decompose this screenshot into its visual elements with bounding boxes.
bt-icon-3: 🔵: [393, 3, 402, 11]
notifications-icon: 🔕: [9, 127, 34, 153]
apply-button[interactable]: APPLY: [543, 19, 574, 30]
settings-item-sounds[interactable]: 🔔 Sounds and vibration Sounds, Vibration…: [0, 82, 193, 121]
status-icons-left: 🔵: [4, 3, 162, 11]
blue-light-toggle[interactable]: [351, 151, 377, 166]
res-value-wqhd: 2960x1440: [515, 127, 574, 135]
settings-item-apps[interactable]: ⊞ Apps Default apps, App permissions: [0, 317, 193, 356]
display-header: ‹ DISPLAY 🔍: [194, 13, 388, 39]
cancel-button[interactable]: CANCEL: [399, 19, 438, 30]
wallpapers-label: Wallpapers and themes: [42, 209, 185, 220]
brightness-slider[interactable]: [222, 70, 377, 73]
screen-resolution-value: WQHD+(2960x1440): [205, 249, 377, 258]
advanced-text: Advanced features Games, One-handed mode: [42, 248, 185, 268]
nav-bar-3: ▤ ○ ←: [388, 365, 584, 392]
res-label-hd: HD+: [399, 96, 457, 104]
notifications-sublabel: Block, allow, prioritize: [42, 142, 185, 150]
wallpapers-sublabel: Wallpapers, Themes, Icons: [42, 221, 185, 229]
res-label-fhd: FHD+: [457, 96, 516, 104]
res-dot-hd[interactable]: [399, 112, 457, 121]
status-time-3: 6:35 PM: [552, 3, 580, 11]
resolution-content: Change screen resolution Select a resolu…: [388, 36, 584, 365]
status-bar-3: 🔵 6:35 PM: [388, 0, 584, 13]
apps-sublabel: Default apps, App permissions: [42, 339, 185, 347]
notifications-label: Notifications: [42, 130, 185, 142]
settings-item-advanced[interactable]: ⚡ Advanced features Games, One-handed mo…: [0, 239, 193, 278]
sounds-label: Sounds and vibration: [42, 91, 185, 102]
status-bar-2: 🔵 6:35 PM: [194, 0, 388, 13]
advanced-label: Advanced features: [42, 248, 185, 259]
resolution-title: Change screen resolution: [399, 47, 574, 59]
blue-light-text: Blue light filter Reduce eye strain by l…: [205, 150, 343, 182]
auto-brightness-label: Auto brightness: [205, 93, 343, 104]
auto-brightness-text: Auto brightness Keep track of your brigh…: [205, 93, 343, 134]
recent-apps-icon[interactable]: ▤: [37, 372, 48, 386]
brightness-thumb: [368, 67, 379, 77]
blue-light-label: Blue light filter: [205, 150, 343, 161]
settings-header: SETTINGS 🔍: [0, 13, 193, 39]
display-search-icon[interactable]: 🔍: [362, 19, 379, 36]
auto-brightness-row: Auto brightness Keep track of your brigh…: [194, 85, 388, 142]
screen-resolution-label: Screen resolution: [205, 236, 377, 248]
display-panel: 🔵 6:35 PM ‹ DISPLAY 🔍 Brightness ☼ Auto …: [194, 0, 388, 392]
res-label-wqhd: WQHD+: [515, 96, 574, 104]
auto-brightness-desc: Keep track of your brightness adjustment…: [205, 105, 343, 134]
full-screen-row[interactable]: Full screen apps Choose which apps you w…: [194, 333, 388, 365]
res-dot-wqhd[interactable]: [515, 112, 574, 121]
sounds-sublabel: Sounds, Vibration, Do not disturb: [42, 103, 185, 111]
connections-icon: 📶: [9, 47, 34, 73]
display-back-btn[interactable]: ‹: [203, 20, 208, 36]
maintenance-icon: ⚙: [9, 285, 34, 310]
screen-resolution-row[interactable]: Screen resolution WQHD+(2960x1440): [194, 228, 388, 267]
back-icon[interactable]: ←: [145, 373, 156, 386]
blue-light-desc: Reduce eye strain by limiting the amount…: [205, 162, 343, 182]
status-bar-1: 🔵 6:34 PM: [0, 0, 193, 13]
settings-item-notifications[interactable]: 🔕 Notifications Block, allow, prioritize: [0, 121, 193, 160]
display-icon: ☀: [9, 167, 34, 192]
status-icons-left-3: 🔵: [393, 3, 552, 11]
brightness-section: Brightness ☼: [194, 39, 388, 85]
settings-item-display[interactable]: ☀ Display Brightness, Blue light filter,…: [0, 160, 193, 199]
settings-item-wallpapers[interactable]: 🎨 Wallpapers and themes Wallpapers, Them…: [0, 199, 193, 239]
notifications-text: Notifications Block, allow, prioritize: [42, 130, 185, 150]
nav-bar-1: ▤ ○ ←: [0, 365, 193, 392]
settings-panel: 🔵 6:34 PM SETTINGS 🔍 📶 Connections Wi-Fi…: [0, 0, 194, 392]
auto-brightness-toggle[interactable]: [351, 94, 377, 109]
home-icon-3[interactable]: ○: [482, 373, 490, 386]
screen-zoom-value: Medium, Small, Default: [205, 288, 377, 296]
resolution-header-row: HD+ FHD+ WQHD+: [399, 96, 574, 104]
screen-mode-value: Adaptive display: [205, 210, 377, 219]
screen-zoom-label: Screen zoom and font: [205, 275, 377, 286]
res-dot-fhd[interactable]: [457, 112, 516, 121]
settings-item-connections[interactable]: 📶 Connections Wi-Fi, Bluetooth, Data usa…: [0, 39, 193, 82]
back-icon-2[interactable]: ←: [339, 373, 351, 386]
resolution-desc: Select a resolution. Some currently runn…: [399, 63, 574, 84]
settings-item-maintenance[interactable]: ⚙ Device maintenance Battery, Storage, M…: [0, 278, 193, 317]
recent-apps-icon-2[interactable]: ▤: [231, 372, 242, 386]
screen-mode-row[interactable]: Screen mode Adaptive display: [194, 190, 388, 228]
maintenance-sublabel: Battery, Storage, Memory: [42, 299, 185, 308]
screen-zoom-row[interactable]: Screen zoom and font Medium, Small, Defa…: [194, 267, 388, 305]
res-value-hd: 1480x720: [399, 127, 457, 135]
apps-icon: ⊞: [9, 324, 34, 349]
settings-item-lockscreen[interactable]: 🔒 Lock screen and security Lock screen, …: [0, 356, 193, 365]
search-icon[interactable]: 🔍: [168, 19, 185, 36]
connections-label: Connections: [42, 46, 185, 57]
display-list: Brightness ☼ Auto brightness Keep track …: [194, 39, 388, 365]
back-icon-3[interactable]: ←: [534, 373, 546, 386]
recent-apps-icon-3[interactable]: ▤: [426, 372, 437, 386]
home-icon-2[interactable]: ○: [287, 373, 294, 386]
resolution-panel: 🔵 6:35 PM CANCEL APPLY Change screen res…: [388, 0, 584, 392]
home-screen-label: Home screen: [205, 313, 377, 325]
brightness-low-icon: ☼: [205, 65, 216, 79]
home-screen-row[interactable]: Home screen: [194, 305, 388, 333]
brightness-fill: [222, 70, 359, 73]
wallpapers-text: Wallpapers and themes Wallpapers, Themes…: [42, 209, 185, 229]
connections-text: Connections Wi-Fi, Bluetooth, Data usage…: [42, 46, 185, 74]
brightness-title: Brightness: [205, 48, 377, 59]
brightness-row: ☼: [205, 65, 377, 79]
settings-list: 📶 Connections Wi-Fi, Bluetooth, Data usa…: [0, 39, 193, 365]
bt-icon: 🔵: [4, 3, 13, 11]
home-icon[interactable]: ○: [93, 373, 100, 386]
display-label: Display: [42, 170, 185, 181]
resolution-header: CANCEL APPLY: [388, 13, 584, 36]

--

» Exercise:
Print out each line of the data exactly.

» Task output:
decompose this screenshot into its visual elements with bounding boxes.
bt-icon-3: 🔵: [393, 3, 402, 11]
notifications-icon: 🔕: [9, 127, 34, 153]
apply-button[interactable]: APPLY: [543, 19, 574, 30]
settings-item-sounds[interactable]: 🔔 Sounds and vibration Sounds, Vibration…: [0, 82, 193, 121]
status-icons-left: 🔵: [4, 3, 162, 11]
blue-light-toggle[interactable]: [351, 151, 377, 166]
res-value-wqhd: 2960x1440: [515, 127, 574, 135]
settings-item-apps[interactable]: ⊞ Apps Default apps, App permissions: [0, 317, 193, 356]
display-header: ‹ DISPLAY 🔍: [194, 13, 388, 39]
cancel-button[interactable]: CANCEL: [399, 19, 438, 30]
wallpapers-label: Wallpapers and themes: [42, 209, 185, 220]
brightness-slider[interactable]: [222, 70, 377, 73]
screen-resolution-value: WQHD+(2960x1440): [205, 249, 377, 258]
advanced-text: Advanced features Games, One-handed mode: [42, 248, 185, 268]
nav-bar-3: ▤ ○ ←: [388, 365, 584, 392]
res-label-hd: HD+: [399, 96, 457, 104]
notifications-sublabel: Block, allow, prioritize: [42, 142, 185, 150]
wallpapers-sublabel: Wallpapers, Themes, Icons: [42, 221, 185, 229]
res-label-fhd: FHD+: [457, 96, 516, 104]
res-dot-hd[interactable]: [399, 112, 457, 121]
status-time-3: 6:35 PM: [552, 3, 580, 11]
resolution-content: Change screen resolution Select a resolu…: [388, 36, 584, 365]
status-bar-3: 🔵 6:35 PM: [388, 0, 584, 13]
apps-sublabel: Default apps, App permissions: [42, 339, 185, 347]
notifications-label: Notifications: [42, 130, 185, 142]
settings-item-advanced[interactable]: ⚡ Advanced features Games, One-handed mo…: [0, 239, 193, 278]
sounds-label: Sounds and vibration: [42, 91, 185, 102]
status-bar-2: 🔵 6:35 PM: [194, 0, 388, 13]
advanced-label: Advanced features: [42, 248, 185, 259]
resolution-title: Change screen resolution: [399, 47, 574, 59]
blue-light-text: Blue light filter Reduce eye strain by l…: [205, 150, 343, 182]
auto-brightness-label: Auto brightness: [205, 93, 343, 104]
auto-brightness-text: Auto brightness Keep track of your brigh…: [205, 93, 343, 134]
recent-apps-icon[interactable]: ▤: [37, 372, 48, 386]
brightness-thumb: [368, 67, 379, 77]
blue-light-label: Blue light filter: [205, 150, 343, 161]
settings-header: SETTINGS 🔍: [0, 13, 193, 39]
display-search-icon[interactable]: 🔍: [362, 19, 379, 36]
auto-brightness-row: Auto brightness Keep track of your brigh…: [194, 85, 388, 142]
screen-resolution-label: Screen resolution: [205, 236, 377, 248]
display-panel: 🔵 6:35 PM ‹ DISPLAY 🔍 Brightness ☼ Auto …: [194, 0, 388, 392]
res-label-wqhd: WQHD+: [515, 96, 574, 104]
auto-brightness-desc: Keep track of your brightness adjustment…: [205, 105, 343, 134]
full-screen-row[interactable]: Full screen apps Choose which apps you w…: [194, 333, 388, 365]
res-dot-wqhd[interactable]: [515, 112, 574, 121]
sounds-sublabel: Sounds, Vibration, Do not disturb: [42, 103, 185, 111]
connections-icon: 📶: [9, 47, 34, 73]
display-back-btn[interactable]: ‹: [203, 20, 208, 36]
maintenance-icon: ⚙: [9, 285, 34, 310]
screen-resolution-row[interactable]: Screen resolution WQHD+(2960x1440): [194, 228, 388, 267]
back-icon[interactable]: ←: [145, 373, 156, 386]
blue-light-desc: Reduce eye strain by limiting the amount…: [205, 162, 343, 182]
status-bar-1: 🔵 6:34 PM: [0, 0, 193, 13]
settings-item-notifications[interactable]: 🔕 Notifications Block, allow, prioritize: [0, 121, 193, 160]
display-icon: ☀: [9, 167, 34, 192]
status-icons-left-3: 🔵: [393, 3, 552, 11]
brightness-section: Brightness ☼: [194, 39, 388, 85]
settings-item-display[interactable]: ☀ Display Brightness, Blue light filter,…: [0, 160, 193, 199]
settings-item-wallpapers[interactable]: 🎨 Wallpapers and themes Wallpapers, Them…: [0, 199, 193, 239]
notifications-text: Notifications Block, allow, prioritize: [42, 130, 185, 150]
nav-bar-1: ▤ ○ ←: [0, 365, 193, 392]
settings-panel: 🔵 6:34 PM SETTINGS 🔍 📶 Connections Wi-Fi…: [0, 0, 194, 392]
auto-brightness-toggle[interactable]: [351, 94, 377, 109]
home-icon-3[interactable]: ○: [482, 373, 490, 386]
screen-zoom-value: Medium, Small, Default: [205, 288, 377, 296]
resolution-header-row: HD+ FHD+ WQHD+: [399, 96, 574, 104]
screen-mode-value: Adaptive display: [205, 210, 377, 219]
screen-zoom-label: Screen zoom and font: [205, 275, 377, 286]
res-dot-fhd[interactable]: [457, 112, 516, 121]
settings-item-connections[interactable]: 📶 Connections Wi-Fi, Bluetooth, Data usa…: [0, 39, 193, 82]
back-icon-2[interactable]: ←: [339, 373, 351, 386]
resolution-desc: Select a resolution. Some currently runn…: [399, 63, 574, 84]
settings-item-maintenance[interactable]: ⚙ Device maintenance Battery, Storage, M…: [0, 278, 193, 317]
recent-apps-icon-2[interactable]: ▤: [231, 372, 242, 386]
screen-mode-row[interactable]: Screen mode Adaptive display: [194, 190, 388, 228]
maintenance-sublabel: Battery, Storage, Memory: [42, 299, 185, 308]
screen-zoom-row[interactable]: Screen zoom and font Medium, Small, Defa…: [194, 267, 388, 305]
res-value-hd: 1480x720: [399, 127, 457, 135]
apps-icon: ⊞: [9, 324, 34, 349]
settings-item-lockscreen[interactable]: 🔒 Lock screen and security Lock screen, …: [0, 356, 193, 365]
search-icon[interactable]: 🔍: [168, 19, 185, 36]
connections-label: Connections: [42, 46, 185, 57]
display-list: Brightness ☼ Auto brightness Keep track …: [194, 39, 388, 365]
back-icon-3[interactable]: ←: [534, 373, 546, 386]
recent-apps-icon-3[interactable]: ▤: [426, 372, 437, 386]
home-icon-2[interactable]: ○: [287, 373, 294, 386]
resolution-panel: 🔵 6:35 PM CANCEL APPLY Change screen res…: [388, 0, 584, 392]
home-screen-label: Home screen: [205, 313, 377, 325]
brightness-low-icon: ☼: [205, 65, 216, 79]
home-screen-row[interactable]: Home screen: [194, 305, 388, 333]
brightness-fill: [222, 70, 359, 73]
wallpapers-text: Wallpapers and themes Wallpapers, Themes…: [42, 209, 185, 229]
connections-text: Connections Wi-Fi, Bluetooth, Data usage…: [42, 46, 185, 74]
brightness-title: Brightness: [205, 48, 377, 59]
brightness-row: ☼: [205, 65, 377, 79]
settings-list: 📶 Connections Wi-Fi, Bluetooth, Data usa…: [0, 39, 193, 365]
bt-icon: 🔵: [4, 3, 13, 11]
home-icon[interactable]: ○: [93, 373, 100, 386]
display-label: Display: [42, 170, 185, 181]
resolution-header: CANCEL APPLY: [388, 13, 584, 36]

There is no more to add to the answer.